"A good idea," said Uncle Toby, with a laugh. "I hope none of the children gets ill," he thought to himself. "Their folks will say I gave them too much Thanksgiving. But they look all right now," he added, as he scanned the happy faces.
Aunt Sallie served the snow-cream. It was rather like a frozen pudding, being made of clean snow beaten up with milk, eggs, sugar, and flavoring extract.
The children made away with this, and then Aunt Sallie went to the kitchen to get the hot plum pudding. She was gone a few minutes when she came hurrying back into the dining room, a strange look on her face.

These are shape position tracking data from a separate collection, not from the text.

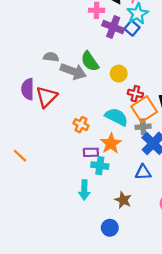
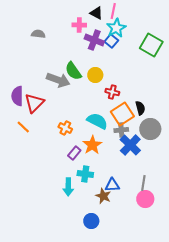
gray semicircle: (51, 57) -> (38, 34), moved
yellow circle: (119, 74) -> (95, 75), moved
red cross: (135, 94) -> (112, 92), moved
purple rectangle: (91, 152) -> (74, 153), turned -48
orange line: (20, 156) -> (23, 127), moved
cyan cross: (100, 166) -> (85, 174), moved
blue triangle: (143, 172) -> (112, 185), moved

"It's gone!" she cried to Uncle Toby.
"What?" he asked.
"The plum pudding! Some one has taken it!"
CHAPTER XIX
SKYROCKET IS GONE
Uncle Toby first looked around the table at the double row of faces of the children. All showed as much surprise as had Aunt Sallie when she had come in with the news about the pudding being gone. At first Uncle Toby had an idea that one of the boys had taken the dessert for a joke, hiding it away in some nook. But one look at the faces of Tom, Ted, and Harry showed Uncle Toby that this had not happened.
"Where did you put the pudding, Aunt Sallie?" Uncle Toby wanted to know.